Viúvos de 2002

Somos todos ainda um pouco viúvos de 2002. Não é outro o motivo para que os retornos de Ronaldo, Roberto Carlos, Ronaldinho e Rivaldo, para não falar de Luiz Felipe Scolari, venham ocupando tanto espaço na mídia. Sim, há o puro prazer de vê-los jogar de perto, de vê-los fazer alguma coisa especial de vez em quando, mesmo tão longe do auge. Mas isso também é sintoma do marasmo vigente no futebol local e da carência de novos ídolos. Entre a geração vitoriosa na Copa do Japão e da Coreia do Sul e a revelação de Neymar e Ganso no Santos do ano passado, existiu um hiato. Kaká, melhor do mundo em 2007, Robinho e Adriano não deram conta do recado - e o Brasil terminou 2010 sem nenhum jogador entre os dez melhores do mundo, nenhum meia ou atacante entre os 50!

Daniel Piza, O Estado de S.Paulo

26 de janeiro de 2011 | 00h00

Como já notei, é bastante irônico que hoje essa geração seja tão celebrada, principalmente depois que Ronaldo veio para o Corinthians, inspirando seus parceiros de pentacampeonato. O que se falou e se escreveu sobre eles antes e depois está registrado, ao menos na memória de quem apostava em seu talento: eles foram achincalhados porque estariam desvirtuando a escola brasileira do "futebol-arte" com seu vigor físico e seu marketing global. Hoje, quase nove anos depois do título, eles são exatamente o símbolo da técnica brasileira, da criatividade que gera resultados, da nobre tradição de Pelé, Garrincha e tantos outros. Ronaldo, claro, é o maior exemplo: as críticas eram tantas que, até hoje, só tem um lugar no mundo que insiste em dizer que ele não foi o melhor daquela Copa - e esse lugar se chama Brasil. Não esqueço a semifinal contra a Turquia que resolveu com gol de bico, pouco depois de a TV Globo inteira pedir sua saída...

Acontece que essa celebração, bem-vinda ainda que tardia, teria de se referir sobretudo ao passado recente, não ao futuro breve. Já estão depositando um Maracanã de esperanças em suas chuteiras, como se fossem ainda os melhores do mundo e como se pudessem redimir o declínio técnico do futebol jogado nos campos brasileiros, onde os meias argentinos têm brilhado bem mais. Veja o caso de Rivaldo. Depois da Copa de 2002, fez muito pouco. No Milan, como Adriano, foi para a "lixeira de ouro"; depois esteve na Grécia, onde fez gols de bola parada; em seguida, sumiu no Uzbequistão; aí voltou ao Brasil, comprou um time, o Mogi Mirim, e se escalou para jogar nele. Shazam! Ei-lo de repente no respeitado São Paulo, time que foi campeão brasileiro em 2006, 2007 e 2008. E com aura de quem vai resolver a considerável falta de inteligência que impera no meio-campo da equipe desde que Hernanes se foi.
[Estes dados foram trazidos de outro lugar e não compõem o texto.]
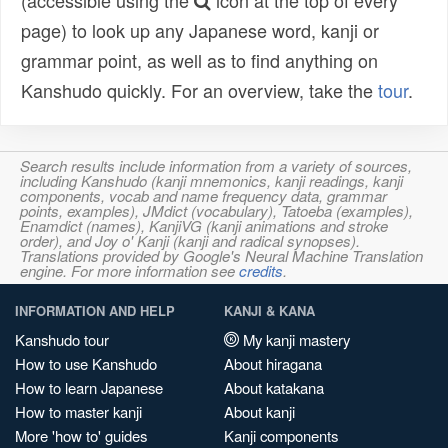
(accessible using the
icon at the top of every
page) to look up any Japanese word, kanji or
grammar point, as well as to find anything on
Kanshudo quickly. For an overview, take the
tour
.
Search results include information from a variety of sources,
including Kanshudo (kanji mnemonics, kanji readings, kanji
components, vocab and name frequency data, grammar
points, examples), JMdict (vocabulary), Tatoeba (examples),
Enamdict (names), KanjiVG (kanji animations and stroke
order), and Joy o' Kanji (kanji and radical synopses).
Translations provided by Google's Neural Machine Translation
engine. For more information see
credits
.
INFORMATION AND HELP
KANJI & KANA
Kanshudo tour
My kanji mastery
How to use Kanshudo
About hiragana
How to learn Japanese
About katakana
How to master kanji
About kanji
More 'how to' guides
Kanji components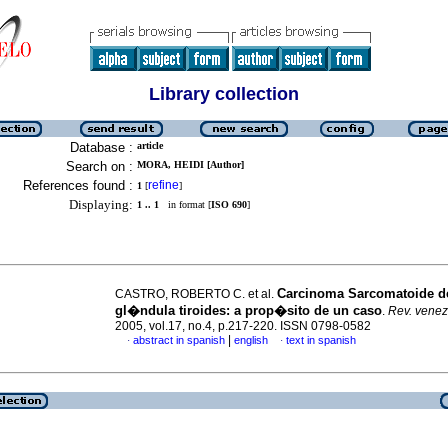
Library collection
Database :
article
Search on :
MORA, HEIDI [Author]
References found :
refine
1
[
]
Displaying:
1 .. 1
in format [
ISO 690
]
Carcinoma Sarcomatoide de
CASTRO, ROBERTO C. et al.
gl�ndula tiroides
:
a prop�sito de un caso
.
Rev. venez
2005, vol.17, no.4, p.217-220. ISSN 0798-0582
|
abstract in spanish
english
text in spanish
·
·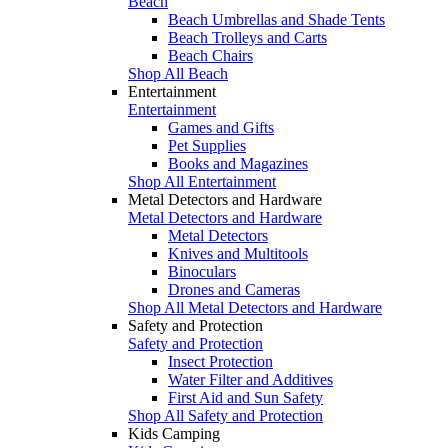
Beach
Beach Umbrellas and Shade Tents
Beach Trolleys and Carts
Beach Chairs
Shop All Beach
Entertainment
Entertainment
Games and Gifts
Pet Supplies
Books and Magazines
Shop All Entertainment
Metal Detectors and Hardware
Metal Detectors and Hardware
Metal Detectors
Knives and Multitools
Binoculars
Drones and Cameras
Shop All Metal Detectors and Hardware
Safety and Protection
Safety and Protection
Insect Protection
Water Filter and Additives
First Aid and Sun Safety
Shop All Safety and Protection
Kids Camping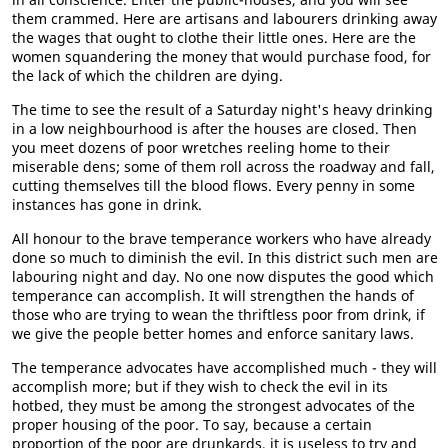
them crammed. Here are artisans and labourers drinking away
the wages that ought to clothe their little ones. Here are the
women squandering the money that would purchase food, for
the lack of which the children are dying.
The time to see the result of a Saturday night's heavy drinking
in a low neighbourhood is after the houses are closed. Then
you meet dozens of poor wretches reeling home to their
miserable dens; some of them roll across the roadway and fall,
cutting themselves till the blood flows. Every penny in some
instances has gone in drink.
All honour to the brave temperance workers who have already
done so much to diminish the evil. In this district such men are
labouring night and day. No one now disputes the good which
temperance can accomplish. It will strengthen the hands of
those who are trying to wean the thriftless poor from drink, if
we give the people better homes and enforce sanitary laws.
The temperance advocates have accomplished much - they will
accomplish more; but if they wish to check the evil in its
hotbed, they must be among the strongest advocates of the
proper housing of the poor. To say, because a certain
proportion of the poor are drunkards, it is useless to try and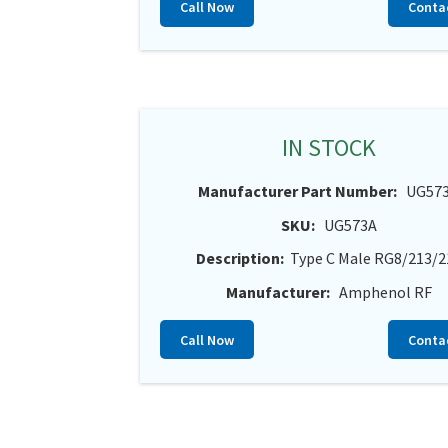
Call Now
Conta
IN STOCK
Manufacturer Part Number:
UG57
SKU:
UG573A
Description:
Type C Male RG8/213/2
Manufacturer:
Amphenol RF
Call Now
Conta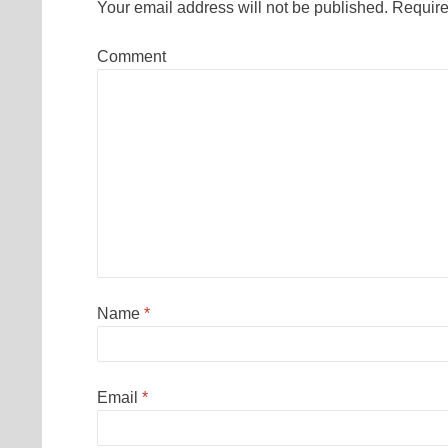
Your email address will not be published.
Require
Comment
Name
*
Email
*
Sobre Ronaldinho, que também não brilha há anos, pairam profecias ainda mais gloriosas. Ele não só vai dar títulos ao Flamengo, cujo elenco mediano poderia remediar com meia-dúzia de dribles e passes, mas também voltar à seleção brasileira e disputar aqui a Copa de 2014. Não foi esse mesmo Ronaldinho que decepcionou em 2006 e nem sequer foi a 2010? Não digo que seja impossível, mas nem se me pagarem o salário dele sou capaz de apostar que isso vá acontecer.

Quanto a Ronaldo, que disseram que ia afundar o Corinthians, ele fez o contrário: deu dois títulos ao clube e transformou suas finanças e estrutura. Mas é cada vez menos decisivo e, hoje, chega à pré-Libertadores num time que ataca pouco e mal, embora todos os jornais jurem que sejam três atacantes. Mesmo que passe pelo Tolima, a equipe vai precisar melhorar muito para ir longe no torneio que jamais conquistou. Como não se construiu alternativa para Ronaldo, terá de contar com sua inspiração mais uma vez. Tomara que venha, mas convenhamos que faz tempo que ele não precisa provar mais nada, assim como Roberto Carlos (que depois de um gol olímpico fez uma lambança de canela) e os outros. Está chegando a hora de deixar 2002 sorrir na foto e, enfim, fazer a fila andar.